- **Assigned task**: Reproduce all entries verbatim, with nothing added or dropped.

- **Available data**:

——————————

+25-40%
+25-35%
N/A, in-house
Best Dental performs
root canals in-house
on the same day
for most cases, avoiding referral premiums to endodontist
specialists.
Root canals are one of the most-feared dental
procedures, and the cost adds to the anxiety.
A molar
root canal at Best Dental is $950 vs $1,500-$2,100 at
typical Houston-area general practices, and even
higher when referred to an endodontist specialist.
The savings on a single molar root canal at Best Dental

——————————

- **Response**:
+25-40%
+25-35%
N/A, in-house
Best Dental performs
root canals in-house
on the same day
for most cases, avoiding referral premiums to endodontist
specialists.
Root canals are one of the most-feared dental
procedures, and the cost adds to the anxiety.
A molar
root canal at Best Dental is $950 vs $1,500-$2,100 at
typical Houston-area general practices, and even
higher when referred to an endodontist specialist.
The savings on a single molar root canal at Best Dental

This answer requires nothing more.